=== Section Start ===

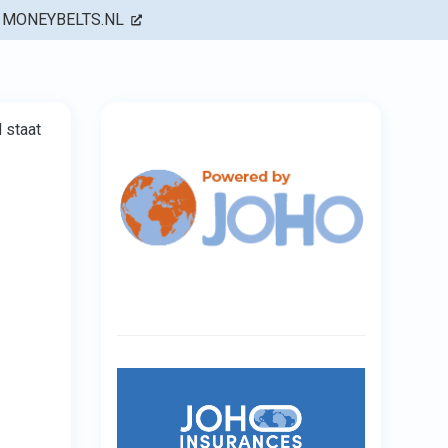
MONEYBELTS.NL
 staat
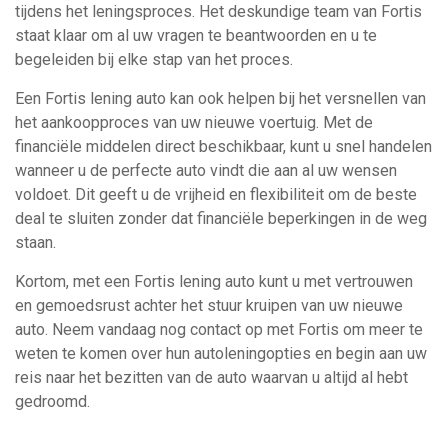
tijdens het leningsproces. Het deskundige team van Fortis
staat klaar om al uw vragen te beantwoorden en u te
begeleiden bij elke stap van het proces.
Een Fortis lening auto kan ook helpen bij het versnellen van
het aankoopproces van uw nieuwe voertuig. Met de
financiële middelen direct beschikbaar, kunt u snel handelen
wanneer u de perfecte auto vindt die aan al uw wensen
voldoet. Dit geeft u de vrijheid en flexibiliteit om de beste
deal te sluiten zonder dat financiële beperkingen in de weg
staan.
Kortom, met een Fortis lening auto kunt u met vertrouwen
en gemoedsrust achter het stuur kruipen van uw nieuwe
auto. Neem vandaag nog contact op met Fortis om meer te
weten te komen over hun autoleningopties en begin aan uw
reis naar het bezitten van de auto waarvan u altijd al hebt
gedroomd.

=== Section End ===

Extract the lines of the preceding material that run from the line with "wanneer u de" through the line with "Kortom, met een", inclusive, reproducing them exactly and adding nothing.

wanneer u de perfecte auto vindt die aan al uw wensen
voldoet. Dit geeft u de vrijheid en flexibiliteit om de beste
deal te sluiten zonder dat financiële beperkingen in de weg
staan.
Kortom, met een Fortis lening auto kunt u met vertrouwen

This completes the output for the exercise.